Du côté des coalitions BBY et Diomaye Président, le problème est moins l’argent. C’est surtout la surprise. "Normalement, le samedi, tout devrait être fin prêt. Nous essayons même de voir comment faire la présentation du pro- gramme ce jour. Il faut rappeler que nous étions déjà prêts avant que l’élection ne soit annulée", confie un responsable du parti dissous d’Ousmane Sonko.

Pour Amadou Ba, candidat de la majorité présidentielle, tout semble fin prêt. L’agenda pourrait être disponible dès demain.

Pour la plupart des candidats, il risque d’être difficile d’aller dans le Sénégal des profondeurs pour parler aux électeurs en seulement 15 jours. Il s’agira de faire 14 régions, pour 44 départements. Il faudra une très bonne organisation pour toucher le maximum de Sénégalais. Même avec tous les moyens du monde.

La présence dans les bureaux de vote : cet autre enjeu

Par ailleurs, une élection crédible, c’est aussi une bonne participation des candidats qui concourent à l’expression des suffrages, qui sont chargés de contrôler la régularité du vote dans chaque bureau de vote. À ce jour, combien sont-ils les candidats qui ont déjà une bonne lecture de la carte électorale et qui pourraient avoir des représentants dans chaque bureau de vote ? En dehors de Benno Bokk Yaakaar, de Pastef, de Rewmi et du Pur, difficile de citer beaucoup de partis. Même pour les partis susnommés, il faudrait toute une machine pour pouvoir se déployer correcte- ment. Ce qui est loin d’être gagné d’avance.

Pour Déthié Fall, la priorité semble être la nomination d’un ministre de l’Intérieur non partisan. "On veut un ministre de l’Intérieur neutre, indépendant et consensuel pour organiser cette élection. Nous appelons tous les Sénégalais à la vigilance dans les bureaux de vote, sur le terrain, pour que les Sénégalais puissent s’exprimer librement. Qu’on ne nous nomme pas un ministre de l’Intérieur partisan. Il faut éviter de plonger le Sénégal dans une autre crise plus grave", a-t-il mis en garde.
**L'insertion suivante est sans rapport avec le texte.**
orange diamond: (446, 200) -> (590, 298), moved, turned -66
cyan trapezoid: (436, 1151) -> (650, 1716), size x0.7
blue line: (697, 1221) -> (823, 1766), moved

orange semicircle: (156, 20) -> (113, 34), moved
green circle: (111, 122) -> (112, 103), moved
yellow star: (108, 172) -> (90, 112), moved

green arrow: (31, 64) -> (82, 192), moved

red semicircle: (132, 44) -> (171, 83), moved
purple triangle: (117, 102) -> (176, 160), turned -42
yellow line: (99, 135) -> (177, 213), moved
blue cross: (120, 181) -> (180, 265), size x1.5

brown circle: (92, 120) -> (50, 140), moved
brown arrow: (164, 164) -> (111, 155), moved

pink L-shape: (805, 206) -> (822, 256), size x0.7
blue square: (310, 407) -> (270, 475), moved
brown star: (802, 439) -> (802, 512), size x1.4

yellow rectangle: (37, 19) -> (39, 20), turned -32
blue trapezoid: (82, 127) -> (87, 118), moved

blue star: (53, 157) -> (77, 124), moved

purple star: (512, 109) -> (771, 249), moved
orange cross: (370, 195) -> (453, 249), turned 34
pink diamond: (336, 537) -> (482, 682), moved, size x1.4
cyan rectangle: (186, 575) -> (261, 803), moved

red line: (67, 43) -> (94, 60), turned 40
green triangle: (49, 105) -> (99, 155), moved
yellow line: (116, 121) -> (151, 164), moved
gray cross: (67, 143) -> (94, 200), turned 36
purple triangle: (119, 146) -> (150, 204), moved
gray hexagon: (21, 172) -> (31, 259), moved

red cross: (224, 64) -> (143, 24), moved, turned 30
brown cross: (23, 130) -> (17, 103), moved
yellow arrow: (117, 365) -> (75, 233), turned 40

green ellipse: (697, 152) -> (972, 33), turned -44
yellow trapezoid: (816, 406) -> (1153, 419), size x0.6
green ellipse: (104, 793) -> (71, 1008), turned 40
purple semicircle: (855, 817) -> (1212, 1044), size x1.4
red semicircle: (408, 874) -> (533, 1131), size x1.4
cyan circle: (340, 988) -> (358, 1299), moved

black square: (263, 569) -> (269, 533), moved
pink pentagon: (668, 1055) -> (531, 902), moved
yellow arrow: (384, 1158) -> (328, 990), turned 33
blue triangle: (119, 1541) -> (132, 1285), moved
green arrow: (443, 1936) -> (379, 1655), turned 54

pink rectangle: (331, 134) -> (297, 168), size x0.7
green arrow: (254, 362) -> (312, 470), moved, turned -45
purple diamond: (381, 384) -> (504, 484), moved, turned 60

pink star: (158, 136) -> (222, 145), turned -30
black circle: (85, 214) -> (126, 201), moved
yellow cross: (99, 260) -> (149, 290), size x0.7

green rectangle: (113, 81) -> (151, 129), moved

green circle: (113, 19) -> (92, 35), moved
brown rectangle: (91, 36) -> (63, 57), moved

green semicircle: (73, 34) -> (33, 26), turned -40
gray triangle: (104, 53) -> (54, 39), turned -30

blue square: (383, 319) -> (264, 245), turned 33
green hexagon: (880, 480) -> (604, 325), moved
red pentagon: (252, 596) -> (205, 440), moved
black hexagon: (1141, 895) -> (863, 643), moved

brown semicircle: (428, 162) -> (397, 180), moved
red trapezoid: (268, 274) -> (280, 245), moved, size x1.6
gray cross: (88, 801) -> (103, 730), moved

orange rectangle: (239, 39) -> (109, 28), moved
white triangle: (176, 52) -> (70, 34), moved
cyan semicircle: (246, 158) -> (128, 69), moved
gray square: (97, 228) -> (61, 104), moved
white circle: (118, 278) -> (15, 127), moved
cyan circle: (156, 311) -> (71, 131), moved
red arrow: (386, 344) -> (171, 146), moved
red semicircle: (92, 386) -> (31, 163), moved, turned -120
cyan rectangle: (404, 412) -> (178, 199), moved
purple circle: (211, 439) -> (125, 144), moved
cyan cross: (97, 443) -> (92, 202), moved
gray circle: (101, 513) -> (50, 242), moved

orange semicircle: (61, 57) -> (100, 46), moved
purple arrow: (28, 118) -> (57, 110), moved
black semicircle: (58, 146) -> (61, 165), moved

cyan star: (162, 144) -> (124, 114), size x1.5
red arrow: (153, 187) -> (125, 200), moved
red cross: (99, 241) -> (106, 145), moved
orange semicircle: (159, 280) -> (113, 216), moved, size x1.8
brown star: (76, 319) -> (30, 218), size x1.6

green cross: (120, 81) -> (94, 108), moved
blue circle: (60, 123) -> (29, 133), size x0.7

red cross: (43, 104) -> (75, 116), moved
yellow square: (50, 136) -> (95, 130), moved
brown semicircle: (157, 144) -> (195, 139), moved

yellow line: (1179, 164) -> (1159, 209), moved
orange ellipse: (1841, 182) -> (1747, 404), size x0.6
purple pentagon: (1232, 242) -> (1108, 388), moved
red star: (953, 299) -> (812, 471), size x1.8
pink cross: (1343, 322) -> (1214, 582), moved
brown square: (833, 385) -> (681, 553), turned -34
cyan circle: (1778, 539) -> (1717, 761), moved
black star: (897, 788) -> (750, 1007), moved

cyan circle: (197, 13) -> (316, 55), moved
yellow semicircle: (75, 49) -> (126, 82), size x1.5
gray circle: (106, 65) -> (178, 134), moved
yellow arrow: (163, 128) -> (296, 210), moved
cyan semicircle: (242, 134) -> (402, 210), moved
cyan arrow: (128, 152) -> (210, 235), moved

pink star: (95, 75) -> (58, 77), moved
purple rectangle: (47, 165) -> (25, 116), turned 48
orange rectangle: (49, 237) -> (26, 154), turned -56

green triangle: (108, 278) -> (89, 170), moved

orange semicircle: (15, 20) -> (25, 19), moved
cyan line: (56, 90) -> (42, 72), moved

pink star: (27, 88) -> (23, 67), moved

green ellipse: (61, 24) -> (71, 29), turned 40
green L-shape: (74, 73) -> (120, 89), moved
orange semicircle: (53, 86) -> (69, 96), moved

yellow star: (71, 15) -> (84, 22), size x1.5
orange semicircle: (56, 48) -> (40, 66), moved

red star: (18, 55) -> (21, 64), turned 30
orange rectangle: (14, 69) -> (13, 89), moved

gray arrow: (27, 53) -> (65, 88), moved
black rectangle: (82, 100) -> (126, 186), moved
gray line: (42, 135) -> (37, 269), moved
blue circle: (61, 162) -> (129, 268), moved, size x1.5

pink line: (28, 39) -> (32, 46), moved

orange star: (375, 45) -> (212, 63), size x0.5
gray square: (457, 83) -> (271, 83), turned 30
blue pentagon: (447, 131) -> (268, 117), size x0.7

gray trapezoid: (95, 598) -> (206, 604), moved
Dans de telles conditions, il est hypothétique de rêver d’une élection avec un débat d’idées de haut niveau. Sans même parler du carême et du ramadan qui viennent rendre la tâche encore plus compliquée. Lors d’une table ronde organisée rapidement, Gilles Yabi invitait les différents acteurs à mettre en avant le débat d’idées, dans le cadre de cette phase de campagne, pour permettre aux électeurs de faire un choix éclairé. Aux médias, il appelait à privilégier ces types d’échanges sur les priorités véritables aux invectives. "Nous essayons d’apporter notre contribution. En espérant que les messages des chercheurs vont être relayés par les médias. Qu’ils puissent inspirer des candidats, pour le bien de nos populations", se réjouit Gilles Yabi.